Peran NU dan Muhammadiah dalam Pendidikan di Indonesia
Mengutip Jurnal Lensa Pendas STKIP Muhammadiyah Kuningan, berikut adalah peran dua organisasi Islam terbesar di Indonesia ini dalam hal pendidikan;
Peran KH. Ahmad dalam dunia pendidikan.
Organisasi Muhammadiyah didirikan sebagai organisasi keagaaman pada 18 November 1912 oleh KH. Ahmad Dahlan. Akibat penjajahan Belanda, pendidikan Indonesia mengalami kemunduran. Kehidupan masyarakat yang serba susah, ekonomi tidak maju, pendidikan terbelakang dan kehidupan sosial budaya berkembang secara siginfikan. Hal inilah yang mendorong KH. Ahmad mendirikan organisasi muhammadiyah. Berangkat dari situ, ia lantas membangun lembaga pendidikan dasar muhammadiyah. Lembaga pendidikan tersebut ialah sekolah dasar (SD) dan madrasah ibtidaiyah (MI).

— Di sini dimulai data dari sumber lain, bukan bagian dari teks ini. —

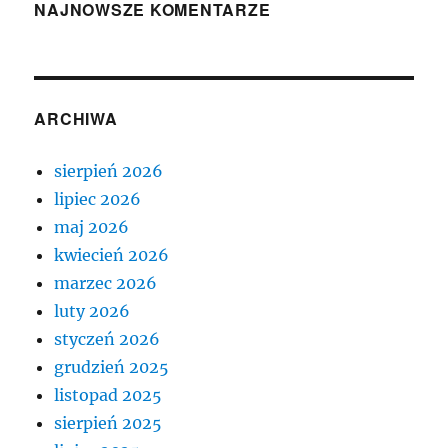
NAJNOWSZE KOMENTARZE
ARCHIWA
sierpień 2026
lipiec 2026
maj 2026
kwiecień 2026
marzec 2026
luty 2026
styczeń 2026
grudzień 2025
listopad 2025
sierpień 2025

Menurut Hery Sucipto dalam buku KH. Ahmad Dahlan: Sang Pencerah, Pendidikan, dan Pendiri Muhammadiyah (2010), di bidang pendidikan, usaha yang ditempuh Muhammadiyah meliputi:
- Mendirikan sekolah-sekolah umum dengan memasukan ke dalamnya ilmu-ilmu keagamaan.
- Mendirikan madrasah-madrasah yang dilengkapi pendidikan iLmu pengetahuan umum.
Dengan usaha perpaduan tersebut, tidak ada lagi pembedaan mana ilmu agama dan ilmu umum semuanya adalah perintah dan dalam naungan agama.
Peran KH. Hasyim Asy’ari dalam dunia pendidikan.
Nahdhatul Ulama (NU) didirikan sebagai organisasi keagaaman pada 31 Januari 1926 M oleh KH. Hasyim Asy’ari. Organisasi tersebut membentuk lembaga pendidikan yang diberi nama Lembaga Pendidikan Ma’arif Nahdlatul Ulama disingkat LP Ma’arif NU dan Rabithah Ma’ahid Al-Islamiyah Nahdlatul Ulama disingkat RMI NU.
KH. Hasyim Asy’ari berperan dalam mendirikan lembaga pendidikan yang dinamakan pondok pesantren yang digunakan untuk menjaga budaya dan moral bangsa dari penetrasi budaya barat. Dalam lembaga-lembaga pendidikan ini, mereka melancarkan perlawanan budaya barat dengan menolak kebiasaan dan hal-hal yang berbau barat.
Menurut Ali Rahim dalam Jurnal berjudul Nahdlatul Ulama (Peranan dan Sistem pendidikannya), disebutkan bahwa peran pendidikan NU yang bersifat alternatif adalah pendidikan pesantren yang dirintis, dikelola dan dikembangkan secara Individual oleh para ulama dan tokoh NU selama ini sudah memberikan sumbangan besar pada masyarakat, pemerintah, dan bangsa ini. Selanjutnya, peran yang bersifat partisipatif dirupakan dengan mendirikan sekolah-sekolah formal seperti madrasah, sekolah dan sekolah umum hingga universitas yang menggunakan nama atau lambang NU.